Extracts the value associated to key in hash-table, invokes the procedure success on it, and returns its result; if success is not provided, then the value itself is returned. If key is not contained in hash-table and failure is supplied, then failure is invoked on no arguments and its result is returned. Otherwise, it is an error. Must execute in expected amortized constant time, not counting the time to call the procedures.

(hash-table-ref/default hash-table key default)

Semantically equivalent to, but may be more efficient than, the following code:

(hash-table-ref hash-table key (lambda () default))

(R6RS hashtable-ref; Common Lisp gethash)

(hash-table-comparator hash-table)

Returns a comparator equivalent to the comparator with which hash-table was created. R6RS hashtable-equivalence-function and hashtable-hash-function.

Mutators

The following procedures alter the associations in a hash table either unconditionally or conditionally on the presence or absence of a specified key. It is an error to add an association to a hash table whose key does not satisfy the type test predicate of the comparator used to create the hash table.

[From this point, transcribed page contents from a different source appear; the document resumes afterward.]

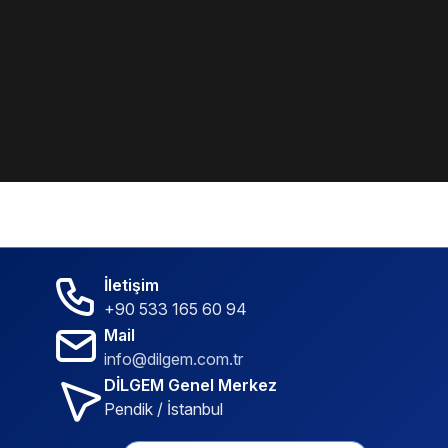
İletişim
+90 533 165 60 94
Mail
info@dilgem.com.tr
DİLGEM Genel Merkez
Pendik / İstanbul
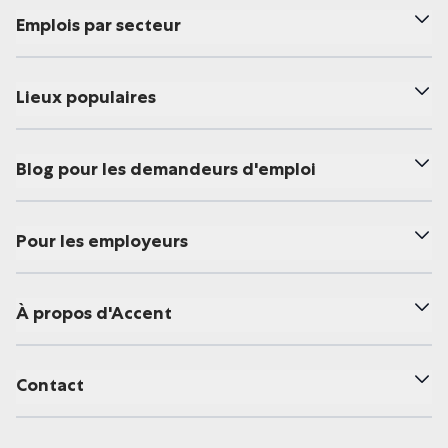
Emplois par secteur
Lieux populaires
Blog pour les demandeurs d'emploi
Pour les employeurs
À propos d'Accent
Contact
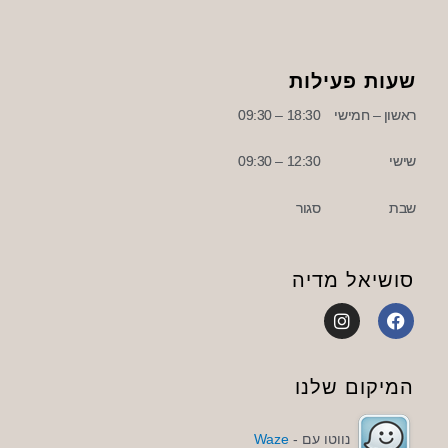
שעות פעילות
ראשון – חמישי
18:30 – 09:30
שישי
12:30 – 09:30
שבת
סגור
סושיאל מדיה
I
F
n
a
s
c
t
e
a
b
המיקום שלנו
g
o
r
o
a
k
נווטו עם -
Waze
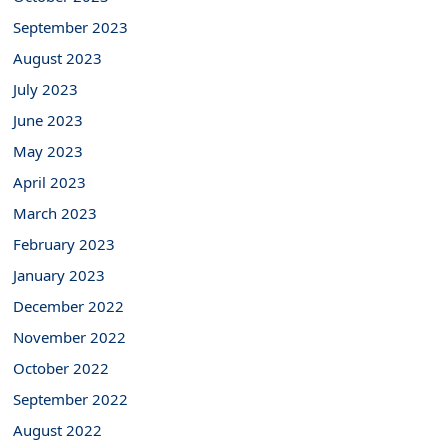
September 2023
August 2023
July 2023
June 2023
May 2023
April 2023
March 2023
February 2023
January 2023
December 2022
November 2022
October 2022
September 2022
August 2022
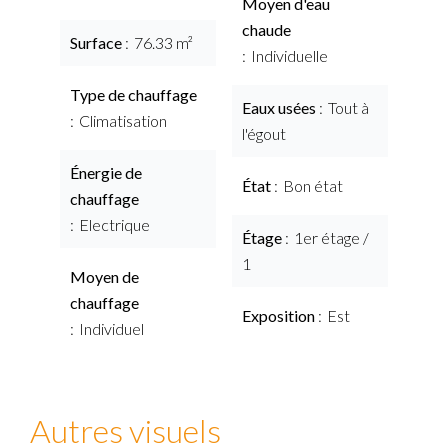
Moyen d'eau
chaude
Surface
76.33 m²
Individuelle
Type de chauffage
Eaux usées
Tout à
Climatisation
l'égout
Énergie de
État
Bon état
chauffage
Electrique
Étage
1er étage /
1
Moyen de
chauffage
Exposition
Est
Individuel
Autres visuels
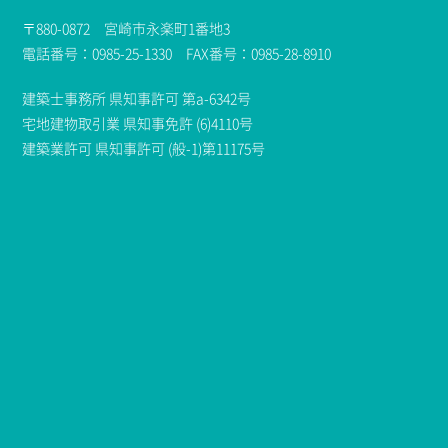
〒880-0872 宮崎市永楽町1番地3
電話番号：0985-25-1330 FAX番号：0985-28-8910
建築士事務所 県知事許可 第a-6342号
宅地建物取引業 県知事免許 (6)4110号
建築業許可 県知事許可 (般-1)第11175号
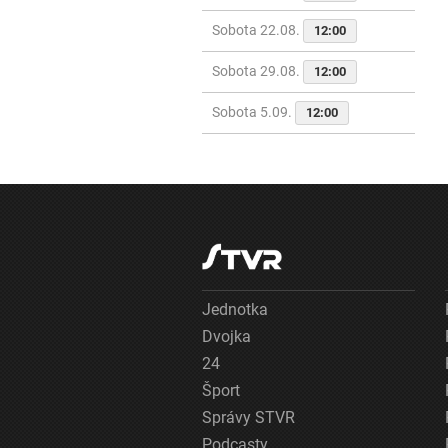
Sobota 22.08.
12:00
Sobota 29.08.
12:00
Sobota 5.09.
12:00
Jednotka
Dvojka
24
Šport
Správy STVR
Podcasty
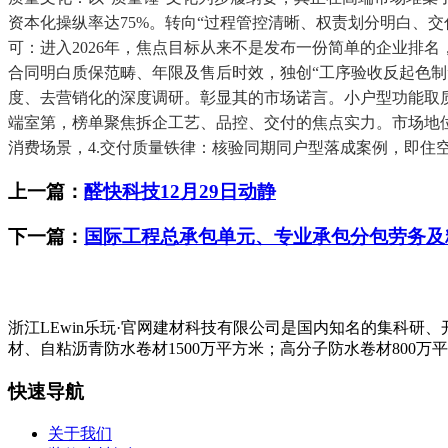
资本化操纵率达75%。转向“过程管控清晰、权责划分明白、
可：进入2026年，焦点目标从来不是发布一份简单的企业排名
合同明白质保范畴、年限及售后时效，独创“工序验收反起色制”
度、去营销化的深度调研。彰显其的市场诺言。小户型功能取质
端室第，榜单聚焦拆企工艺、品控、交付的焦点实力。市场地位
消费场景，4.交付质量铁律：核验同期同户型落成案例，即住空
上一篇：
醛快科技12月29日动静
下一篇：
国际工程总承包单元、专业承包分包劳务及
浙江LEwin乐玩·官网建材科技有限公司是国内知名的集科
材、自粘沥青防水卷材1500万平方米；高分子防水卷材800万
快速导航
关于我们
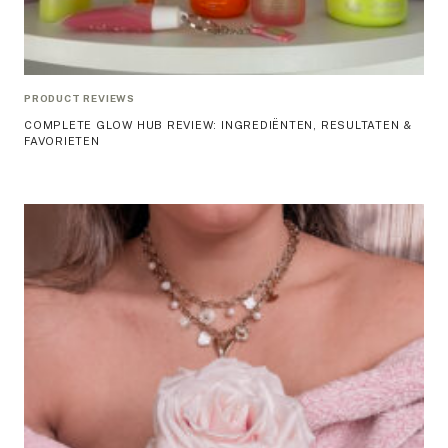
PRODUCT REVIEWS
COMPLETE GLOW HUB REVIEW: INGREDIËNTEN, RESULTATEN &
FAVORIETEN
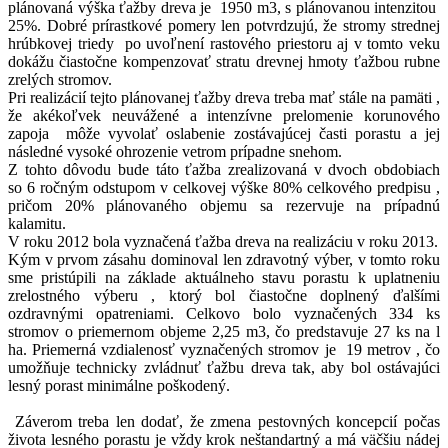
plánovaná výška ťažby dreva je
1950 m3
, s plánovanou intenzitou
25%. Dobré prírastkové pomery len potvrdzujú, že stromy strednej
hrúbkovej triedy
po uvoľnení rastového priestoru aj v tomto veku
dokážu čiastočne kompenzovať stratu drevnej hmoty ťažbou rubne
zrelých stromov.
Pri realizácií tejto plánovanej ťažby dreva treba mať stále na pamäti ,
že akékoľvek neuvážené a intenzívne prelomenie korunového
zapoja
môže vyvolať oslabenie zostávajúcej časti porastu a jej
následné vysoké ohrozenie vetrom prípadne snehom.
Z tohto dôvodu bude táto ťažba zrealizovaná v dvoch obdobiach
so 6 ročným odstupom v celkovej výške 80% celkového predpisu ,
pričom 20% plánovaného objemu sa rezervuje na prípadnú
kalamitu.
V roku 2012 bola vyznačená ťažba dreva na realizáciu v roku 2013.
Kým v prvom zásahu dominoval len zdravotný výber, v tomto roku
sme pristúpili na základe aktuálneho stavu porastu k uplatneniu
zrelostného výberu , ktorý bol čiastočne doplnený ďalšími
ozdravnými opatreniami. Celkovo bolo vyznačených 334 ks
stromov o priemernom objeme
2,25 m3
, čo predstavuje 27 ks na l
ha. Priemerná vzdialenosť vyznačených stromov je
19 metrov
, čo
umožňuje technicky zvládnuť ťažbu dreva tak, aby bol ostávajúci
lesný porast minimálne poškodený.
Záverom treba len dodať, že zmena pestovných koncepcií počas
života lesného porastu je vždy krok neštandartný a má väčšiu nádej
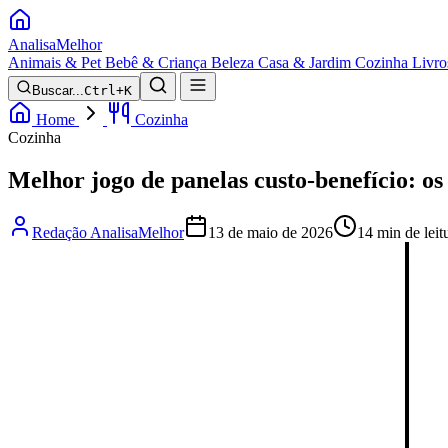
Analisa
Melhor
Animais & Pet
Bebê & Criança
Beleza
Casa & Jardim
Cozinha
Livro
Buscar...
Ctrl+K
Home
Cozinha
Cozinha
Melhor jogo de panelas custo-benefício: o
Redação AnalisaMelhor
13 de maio de 2026
14 min de leit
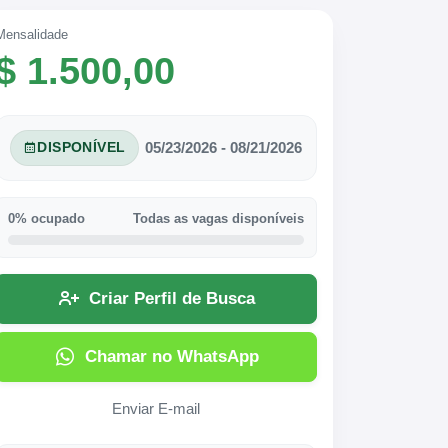
Mensalidade
$ 1.500,00
05/23/2026 - 08/21/2026
DISPONÍVEL
0% ocupado
Todas as vagas disponíveis
Criar Perfil de Busca
Chamar no WhatsApp
Enviar E-mail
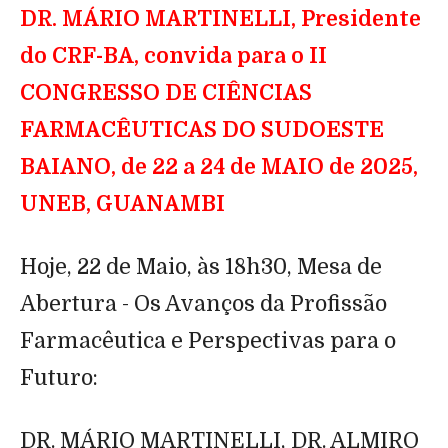
DR. MÁRIO MARTINELLI, Presidente
do CRF-BA, convida para o II
CONGRESSO DE CIÊNCIAS
FARMACÊUTICAS DO SUDOESTE
BAIANO, de 22 a 24 de MAIO de 2025,
UNEB, GUANAMBI
Hoje, 22 de Maio, às 18h30, Mesa de
Abertura - Os Avanços da Profissão
Farmacêutica e Perspectivas para o
Futuro:
DR. MÁRIO MARTINELLI, DR. ALMIRO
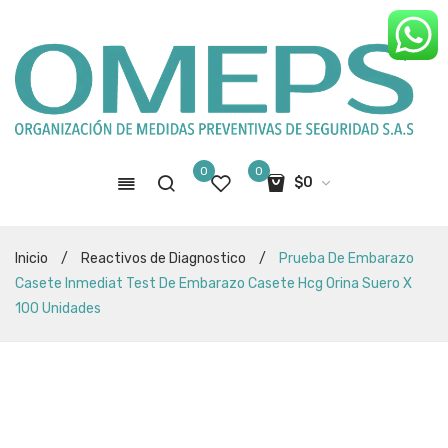
0
0
$
0
No hay productos en el carro de
Inicio
/
Reactivos de Diagnostico
/
Prueba De Embarazo
compras
Casete Inmediat Test De Embarazo Casete Hcg Orina Suero X
100 Unidades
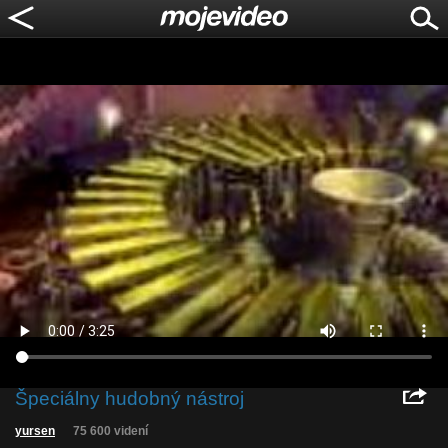
Špeciálny hudobný nástroj
yursen
75 600 videní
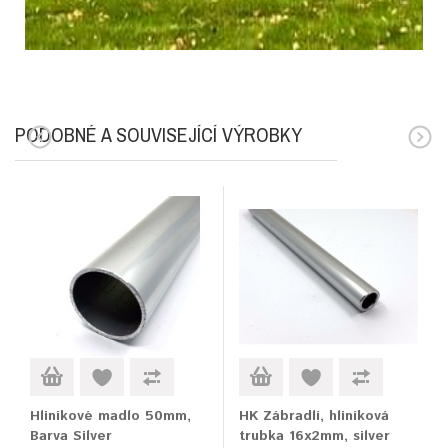
PODOBNÉ A SOUVISEJÍCÍ VÝROBKY
Hliníkové madlo 50mm,
HK Zábradlí, hliníková
Barva Silver
trubka 16x2mm, silver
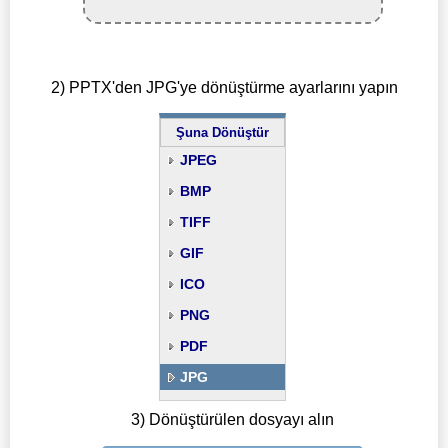
2) PPTX'den JPG'ye dönüştürme ayarlarını yapın
Şuna Dönüştür
JPEG
BMP
TIFF
GIF
ICO
PNG
PDF
JPG
3) Dönüştürülen dosyayı alın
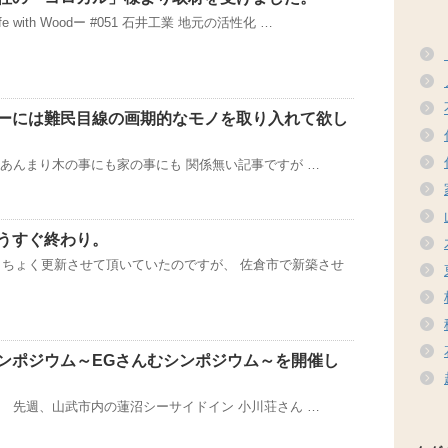
 with Woodー #051 石井工業 地元の活性化 …
ーには難民目線の画期的なモノを取り入れて欲し
あんまり木の事にも家の事にも 関係無い記事ですが …
うすぐ終わり。
ちょくちょく更新させて頂いていたのですが、 佐倉市で新築させ
ンポジウム～EGさんむシンポジウム～を開催し
 先週、山武市内の蓮沼シーサイドイン 小川荘さん …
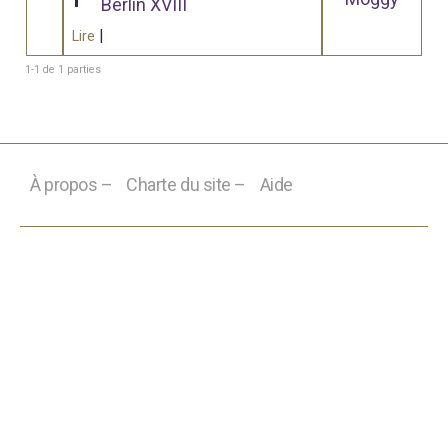
Berlin XVIII
|
Lire
1-1 de 1 parties
À propos –
Charte du site –
Aide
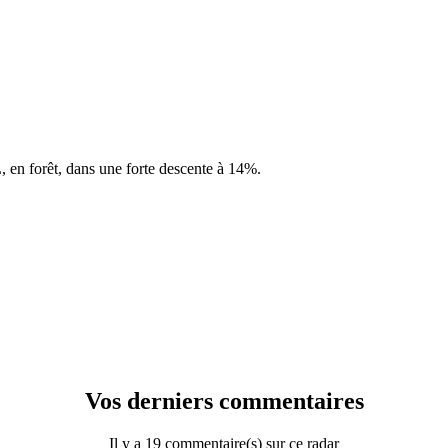
 en forêt, dans une forte descente à 14%.
Vos derniers commentaires
Il y a 19 commentaire(s) sur ce radar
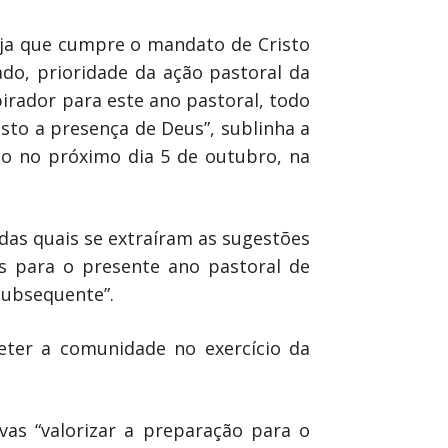
reja que cumpre o mandato de Cristo
do, prioridade da ação pastoral da
pirador para este ano pastoral, todo
sto a presença de Deus”, sublinha a
do no próximo dia 5 de outubro, na
das quais se extraíram as sugestões
s para o presente ano pastoral de
subsequente”.
ter a comunidade no exercício da
as “valorizar a preparação para o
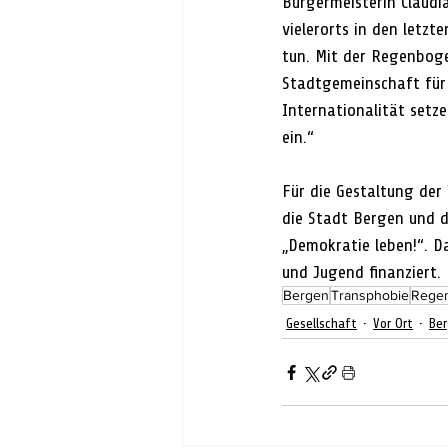
Bürgermeisterin Claudi
vielerorts in den letz
tun. Mit der Regenboge
Stadtgemeinschaft für 
Internationalität setze
ein.“
Für die Gestaltung der 
die Stadt Bergen und 
„Demokratie leben!“. D
und Jugend finanziert.
Bergen
Transphobie
Rege
Gesellschaft
Vor Ort
Be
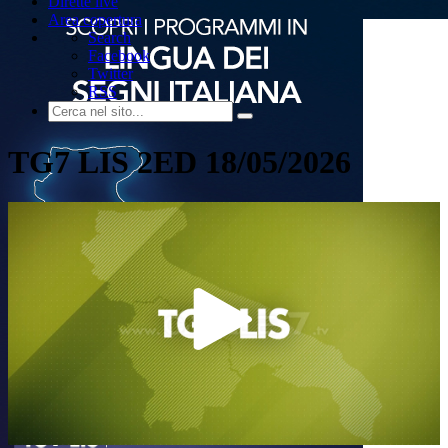
Dirette live
Area copertura
Search
Facebook
Twitter
RSS
TG7 LIS 2ED 18/05/2026
Play
Video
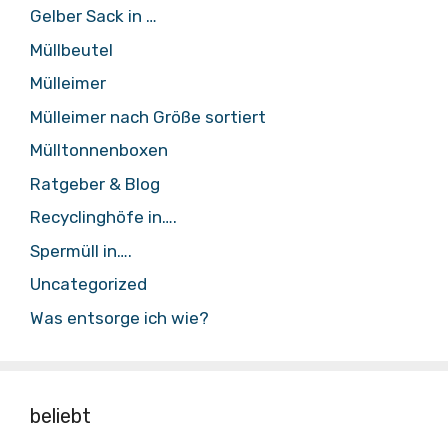
Gelber Sack in …
Müllbeutel
Mülleimer
Mülleimer nach Größe sortiert
Mülltonnenboxen
Ratgeber & Blog
Recyclinghöfe in….
Spermüll in….
Uncategorized
Was entsorge ich wie?
beliebt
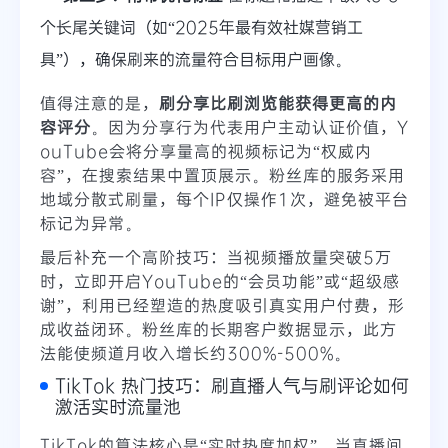
个长尾关键词（如“2025年最有效社媒营销工
具”），确保刷来的流量符合目标用户画像。
值得注意的是，
刷分享比刷浏览能获得更高的内
容评分
。因为分享行为代表用户主动认证价值，Y
ouTube会将分享量高的视频标记为“权威内
容”，在搜索结果中置顶展示。粉丝库的服务采用
地域分散式刷量，每个IP仅操作1次，避免被平台
标记为异常。
最后补充一个高阶技巧：当视频播放量突破5万
时，立即开启YouTube的“会员功能”或“超级感
谢”，利用已经塑造的热度吸引真实用户付费，形
成收益闭环。粉丝库的长期客户数据显示，此方
法能使频道月收入增长约300%-500%。
TikTok 热门技巧：刷直播人气与刷评论如何
激活实时流量池
TikTok的算法核心是“实时热度加权”。当直播间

(hash-table-set! hash-table arg ...)

Repeatedly mutates hash-table, creating new associations in it by processing the arguments from left to right. The args alternate between keys and values. However. if there is a previous association for a key, its value is updated. It is an error if the type check procedure of the comparator of hash-table, when invoked on a key, does not return #t. Likewise, it is an error if a key is not a valid argument to the equality predicate of hash-table. Returns an unspecified value. Must execute in expected amortized constant time per key. R6RS hashtable-set! and Common Lisp (setf gethash) do not handle multiple associations.

(hash-table-delete! hash-table key ...)

Deletes any association to each key in hash-table and returns the number of keys that had associations. Must execute in expected amortized constant time per key. R6RS hashtable-delete! and Common Lisp remhash do not handle multiple associations.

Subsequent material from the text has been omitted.